To G. J. Romanes   5 February 1880

Down, | Beckenham, Kent. | Railway Station | Orpington.S.E.R.

Feb 5. 80

My dear Romanes

As I feared, I cannot be of the least use to you. I couldn’t venture to say anything about babies without reading my expression book, & paper on infants; or about animals without reading the Descent of man & referring to my notes; & it is a great wrench to my mind to change from one subject to another.1

I will however hazard one or two remarks. Firstly I should have thought that the word ‘love’ (not sexual passion) as shown very low in scale to offspring & apparently to comrades, ought to have come in more prominently in your table than appears to be the case.2

Secondly if you give any instance of the appreciation of different stimulants by plants, there is a much better case than that given by you. Namely that of the glands of Drosera which can be touched roughly 2 or 3 times & do not transmit any effect, but do so if pressed by a weight of 178,000 grain (Insectiv Plants 263). On the other hand the filament of Dionæa may be quietly loaded with a much greater weight with no effect, while a touch by a hair causes the lobes to close instantly.3 This has always seemed to me a marvellous fact.

Thirdly I have been accustomed to look at the coming in of the sense of pleasure & pain as one of the most important steps in the development of mind; & I should think ought to be prominent in your table.4 The sort of progress which I have imagined is that a stimulus produced some effect at the point affected; & that the effect radiated at first in all directions, & then that certain definite advantageous, lines of transmission were acquired, inducing definite reaction in certain lines.

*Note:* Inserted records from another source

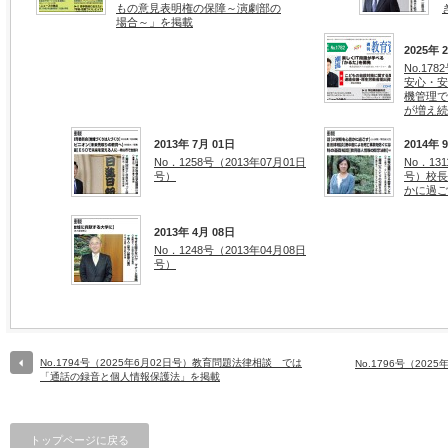
もの意見表明権の保障～演劇部の
場合～」を掲載
2025年 
No.17
安心・安
機管理で
が増え続
2013年 7月 01日
2014年 
No．1258号（2013年07月01日
No．13
号）
号）校長
かに過ご
2013年 4月 08日
No．1248号（2013年04月08日
号）
No.1794号（2025年6月02日号）教育問題法律相談 では
No.1796号（20
「通話の録音と個人情報保護法」を掲載
トップページに戻る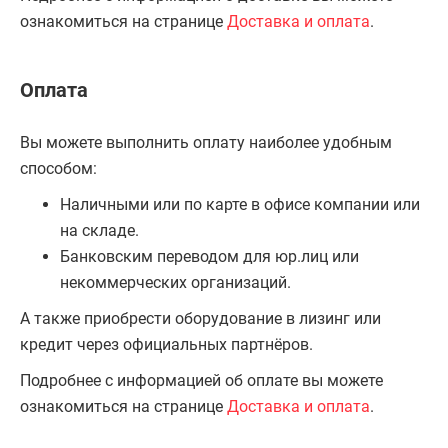
ознакомиться на странице
Доставка и оплата
.
Оплата
Вы можете выполнить оплату наиболее удобным
способом:
Наличными или по карте в офисе компании или
на складе.
Банковским переводом для юр.лиц или
некоммерческих организаций.
А также приобрести оборудование в лизинг или
кредит через официальных партнёров.
Подробнее с информацией об оплате вы можете
ознакомиться на странице
Доставка и оплата
.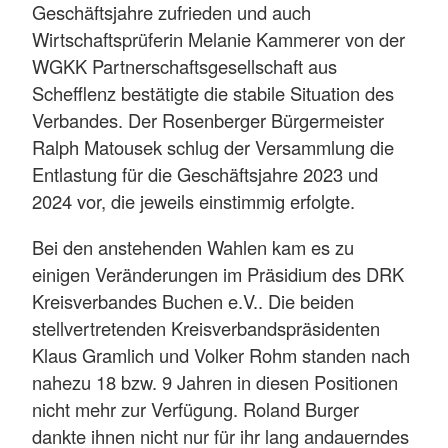
Geschäftsjahre zufrieden und auch
Wirtschaftsprüferin Melanie Kammerer von der
WGKK Partnerschaftsgesellschaft aus
Schefflenz bestätigte die stabile Situation des
Verbandes. Der Rosenberger Bürgermeister
Ralph Matousek schlug der Versammlung die
Entlastung für die Geschäftsjahre 2023 und
2024 vor, die jeweils einstimmig erfolgte.
Bei den anstehenden Wahlen kam es zu
einigen Veränderungen im Präsidium des DRK
Kreisverbandes Buchen e.V.. Die beiden
stellvertretenden Kreisverbandspräsidenten
Klaus Gramlich und Volker Rohm standen nach
nahezu 18 bzw. 9 Jahren in diesen Positionen
nicht mehr zur Verfügung. Roland Burger
dankte ihnen nicht nur für ihr lang andauerndes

Such transmission afterwards became associated in some unknown way with pleasure or pain. These sensations led at first to all sorts of violent action such as the wriggling of a worm, which was of some use. All the organs of sense would be at the same time excited. Afterwards definite lines of action would be found to be the most useful & would be practiced. But it is of no use my giving you my crude notions

Yours very sincerely | Ch. Darwin

The diagram is returned as may wish to show it some one else

Footnotes

Romanes’s letter, to which this letter is the second response, has not been found, but Romanes evidently asked CD to comment on a diagram showing the evolution of emotions and intellect in the animal world; the diagram was later published in Mental evolution in animals (G. J. Romanes 1883, facing the title page). For CD’s initial response, see the letter to G. J. Romanes, 3 February 1880 and n. 1. There is a section in the published diagram in G. J. Romanes 1883 that correlates the development of instincts and intellect in different groups of animals with the age at which these faculties develop in a human infant up to the age of 15 months. CD had discussed these topics in Expression, ‘Biographical sketch of an infant’, and Descent.
In the published diagram, under the heading ‘Products of emotional development’, Romanes included ‘parental affection’ and ‘social feelings’ at the same level as ‘sexual selection’; the term ‘sexual passion’ does not appear on the chart.
Romanes did not include any mention of plants in the diagram. CD had noted that the glands of Drosera rotundifolia (common or round-leaved sundew) did not bend, even when touched with considerable force, if touched momentarily, but bent to the slightest prolonged pressure, while a filament of Dionaea muscipula (Venus fly trap) was highly sensitive to momentary touch but less so to prolonged pressure (Insectivorous plants, pp. 289–90). Romanes discussed the different types of sensitivity displayed by these plants in G. J. Romanes 1883, pp. 49–51.
Romanes included a category ‘pleasure and pains’ as a relatively early acquisition under the heading ‘Products of intellectual development’ in his published diagram.

Bibliography

‘Biographical sketch of an infant’: A biographical sketch of an infant. By Charles Darwin. Mind 2 (1877): 285–94. [Shorter publications, pp. 409–16.]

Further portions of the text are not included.